Bei allem Hype der letzten Wochen hat die neu entfachte KI-Fantasie gewisse Grenzen bei der Übertragung auf die Ertragsebene von Alibaba. Zum einen entfacht der Wettlauf um die Integration von KI-Funktionen in Tech-Dienstleistungen eine Intensivierung des Preiskriegs mit immer weiter verbilligten Angeboten. Mit weiterführender KI-Unterstützung der E-Commerce-Plattformen wird per se noch kein Geld verdient.

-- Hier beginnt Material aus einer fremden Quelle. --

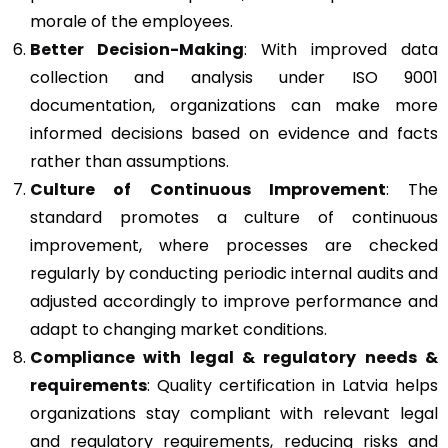
morale of the employees.
Better Decision-Making
: With improved data
collection and analysis under ISO 9001
documentation, organizations can make more
informed decisions based on evidence and facts
rather than assumptions.
Culture of Continuous Improvement
: The
standard promotes a culture of continuous
improvement, where processes are checked
regularly by conducting periodic internal audits and
adjusted accordingly to improve performance and
adapt to changing market conditions.
Compliance with legal & regulatory needs &
requirements
: Quality certification in Latvia helps
organizations stay compliant with relevant legal
and regulatory requirements, reducing risks and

Alibabas Cloud-Sparte, in der auch das KI-Geschäft angedockt ist, erhält zwar einen Wachstumsschub, steht aber ebenfalls unter verschärftem Margendruck und muss hohe Investitionskosten verdauen. Für die Marktteilnehmer ist zunächst aber entscheidend, dass bei Alibaba neue Geschäftsfelder anstehen, die bis zur Entwicklung von Hardware reichen und einen Gegenpol zur Konjunkturanfälligkeit im Onlinehandel bieten.

Globale Fonds greifen zu

Für die Aktie spricht, dass sie in Asien-Portefeuilles globaler Fonds besonders breit vertreten ist. Diese neigen wieder zur Steigerung ihrer China-Komponente, von der Alibaba überproportional profitieren dürfte. Mit DeepSeek als Paradebeispiel für Chinas technologischen Aufstieg ist mit schleichender Höherbewertung von chinesischen Tech-Aktien zu rechnen. Im Abgleich mit den US-Branchenstars weisen sie noch zahme Kurs-Gewinn-Verhältnisse auf. Bei Alibaba scheint im Rückblick besonders großer Spielraum gegeben. Auch nach jüngster Turboperformance weist der Kurs noch immer einen gewaltigen Abstand zum Allzeithoch im Herbst 2020 bei 300 HK-Dollar auf.